Закусив изнанку щеки, я чувствую, как напрягаются мои плечи.

Она садится напротив, и мне теперь приходится смотреть ей в лицо.

– Ты не вернешь Трента, если найдешь парня, который получил его сердце. И если будешь вести себя так, словно умерла вместе с ним, – тоже.

Во мне вспыхивает гнев, колючий и обжигающий.

– Думаешь, я сама не знаю?

Она не отвечает, только сжимает губы, словно не зная, что на это ответить. Словно я теперь тоже другая.

– Все я знаю, – говорю уже тише, но с внезапной неуверенностью в себе, потому что мне вспоминается Колтон, как он стоял с подсолнухом в руке на крыльце. Я думаю о том, как с ним легко, точно мы с ним давно знакомы, и это внезапное открытие заставляет меня поставить под вопрос свои чувства. И спросить себя, почему меня так сильно к нему тянет.

Я опускаю взгляд на свои пальцы, сложенные в замок на коленях.

– Я не пытаюсь вернуть его. Просто… – Я смотрю на разбросанные по кровати журналы и пытаюсь придумать, как объяснить ей, чего я хотела добиться, связываясь с людьми, которым помог Трент, хотя теперь сама не уверена, что знаю ответ. Мне казалось, так я окончательно с ним прощалась. Но с Колтоном все вышло иначе.

Я гоню эту мысль прочь и подбираю с кровати картинку с изображением белоснежного песчаного пляжа.

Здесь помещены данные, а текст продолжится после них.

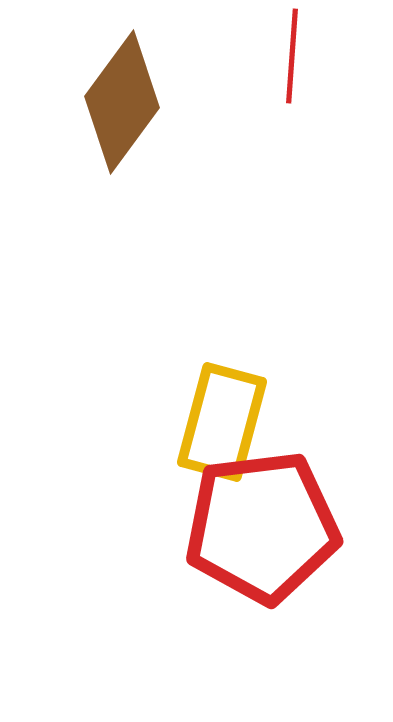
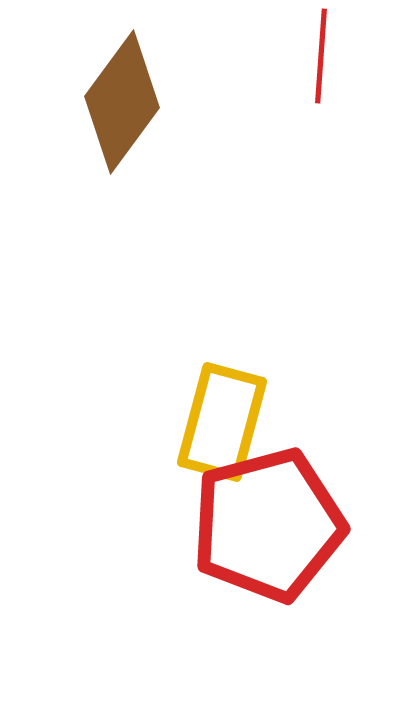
red line: moved 29 px right
red pentagon: moved 6 px right, 2 px up; rotated 8 degrees counterclockwise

– Зачем тебе все это? – Меняя тему, я обвожу рукой бардак на ее кровати: вырванные из журналов страницы с фотографиями пляжей, экзотических городов, японских садиков, картинных галерей и озер, в которых, как в зеркале, отражаются горы и небо. То тут, то там попадаются еще и вырезанные фразы разных размеров: создавай, будь смелой, живи свободно

– Для моей доски визуализации, – говорит она – похоже, как и я, испытывая облегчение от перемены темы.

– Что еще за доска визуализации? – спрашиваю, вытирая с лица влагу. – Это как-то связано с чокнутой музой?

Райан смеется.

– Не совсем. – Подумав немного, она прибавляет: – Ну, отчасти. Таким способом можно визуализировать все то, что ты хочешь добиться от жизни, чтобы было проще концентрироваться. – Она перебирает отложенные вырезки. – Выбираешь картинки или слова, которые тебя вдохновляют или описывают то, что ты хочешь сделать или кем хочешь быть, и собираешь их вместе, чтобы каждый день смотреть на них и не забывать, к чему ты стремишься.

Она замолкает и – я уверена – наверняка думает о фотографиях Трента, которыми увешана моя комната и на которые я смотрю каждый день. О фотографиях, на которых запечатлены моменты, которые я не могу повторить, потому что отныне они существуют только в прошлом.